Eversion of fasciofatty flap allows the stitches to be taken in the fascia rather than the fat. The fascia holds stitches better and therefore holds the flap better and this leads to reliable filling of natal cleft. This technique takes a middle pathway between Karydakis and Bascom flap techniques. It carries advantage of Karydakis technique in complete excision of pathological tissues. Also, it is equal to Bascom technique in the simplicity of flap dissection and limited tissue excision with preservation of non pathological tissues. But I think that this new technique provides a further step in advantage of simplicity, pathology eradication, natal cleft lift and minimal tissue excision. In this technique; the external drainage is replaced by internal drainage through muscle surface and subfascial plane.
A longer period of follow-up is needed to confirm the previously mentioned benefits; the new technique is still a simple one which is suitable for de-novo as well as recurrent and complex cases after addition of suitable modification of skin incision.
It is also suitable for day case surgery since no drainage is needed and the pain was easily controlled with oral non-steroidal drugs.

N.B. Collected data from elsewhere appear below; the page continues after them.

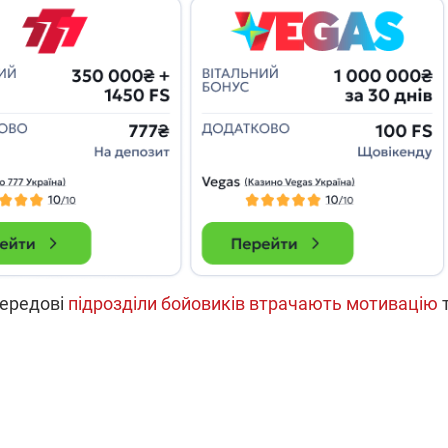
які знімають на
найгарячіших
напрямках фронту
7:15
04.12.2025 12:37
: дрони,
"Відправте
 – триває
Вернадського на
на потреби
фронт": стрілецька
рьох
бригада Повітряних
сил ЗСУ збирає на
НРК Numo
передові
підрозділи бойовиків втрачають мотивацію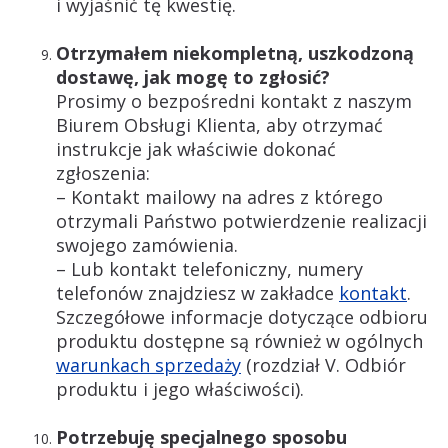
i wyjaśnić tę kwestię.
Otrzymałem niekompletną, uszkodzoną
dostawę, jak mogę to zgłosić?
Prosimy o bezpośredni kontakt z naszym
Biurem Obsługi Klienta, aby otrzymać
instrukcje jak właściwie dokonać
zgłoszenia:
– Kontakt mailowy na adres z którego
otrzymali Państwo potwierdzenie realizacji
swojego zamówienia.
– Lub kontakt telefoniczny, numery
telefonów znajdziesz w zakładce
kontakt
.
Szczegółowe informacje dotyczące odbioru
produktu dostępne są również w ogólnych
warunkach sprzedaży
(rozdział V. Odbiór
produktu i jego właściwości).
Potrzebuję specjalnego sposobu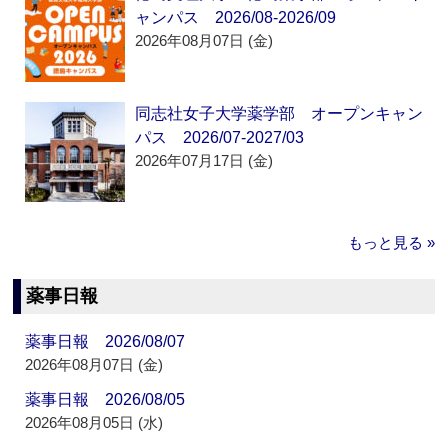
ャンパス 2026/08-2026/09
2026年08月07日 (金)
同志社女子大学薬学部 オープンキャン
パス 2026/07-2027/03
2026年07月17日 (金)
もっと見る »
薬事日報
薬事日報 2026/08/07
2026年08月07日 (金)
薬事日報 2026/08/05
2026年08月05日 (水)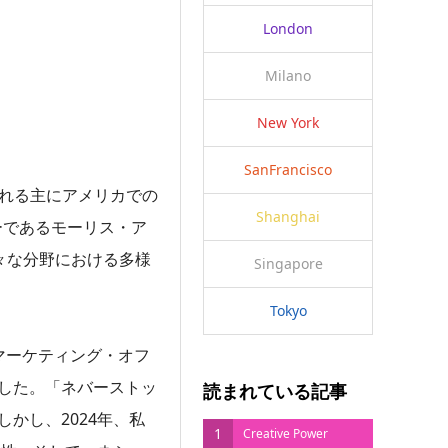
London
Milano
New York
SanFrancisco
知られる主にアメリカでの
Shanghai
スターであるモーリス・ア
々な分野における多様
Singapore
Tokyo
マーケティング・オフ
ました。「ネバーストッ
読まれている記事
かし、2024年、私
1
Creative Power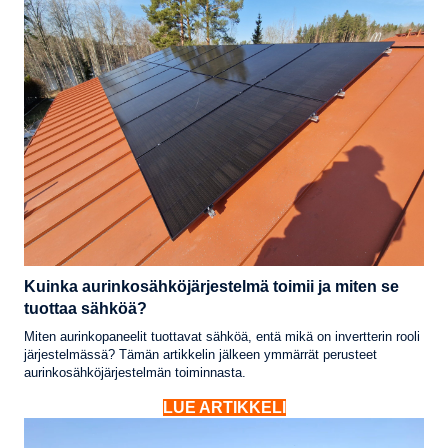
Kuinka aurinkosähköjärjestelmä toimii ja miten se
tuottaa sähköä?
Miten aurinkopaneelit tuottavat sähköä, entä mikä on invertterin rooli
järjestelmässä? Tämän artikkelin jälkeen ymmärrät perusteet
aurinkosähköjärjestelmän toiminnasta.
LUE ARTIKKELI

In our study; none of the patients developed wound infection. All wounds healed primarily. The only disadvantage noticed by the operator was that in cases with branched pilonidal sinus; which needed relatively wider area of dissection, these cases developed seroma which required multiple simple needle aspiration every other day for
3-4 successive times.
In spite of the initial promising results of this study, more studies on a larger number of patients, with longer follow up period are recommended to assess the value of this new technique.